O arada basın mensuplarının mitingi izlediği kamyonun üzerinden atlayıp Başbakanın konuşmasını yaptığı tıra doğru yola koyulduk. Ama ne mümkün! Kalabalığı aşmaya çalışırken pür dikkat başbakanı dinleyen ve kafalarını sallayan ihtiyar amcaların ne düşündüğünü sordum bir yandan da... Biri zaten Türkçe anlamıyordu. Ben de Kürtçe bilmediğim için miting konusunda anlaşamadık. Ama canı gönülden kafa sallaması da “O ne derse güzel der” demekti sanırım... Diğeri ise “Bazen doğru söylüyor, bazen güzel söylüyor. “ şeklinde bir yorum yaptı..

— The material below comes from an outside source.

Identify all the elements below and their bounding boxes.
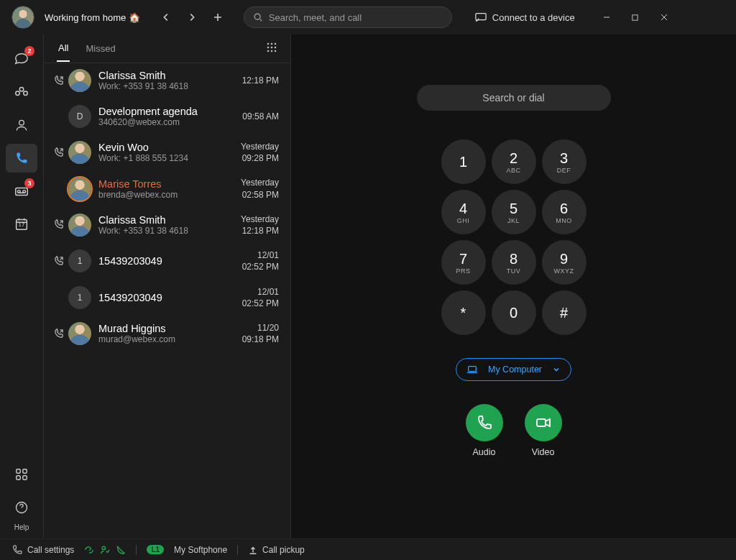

Otobüsün arkasına ulaştık nihayet. Başbakandan yardım, iş, doktor, yol,su isteyenlerin arasına karıştık...

Dinleyenler arasında dolaştık biraz da... Hep aynı soru dilimde elbette. “Ne çıkar Diyarbakır’dan?” Bir amca “Güzel kızım ne diyem? Elimdeki evet bayrağıdır şimdi sana hayır mı diyem?”dedi.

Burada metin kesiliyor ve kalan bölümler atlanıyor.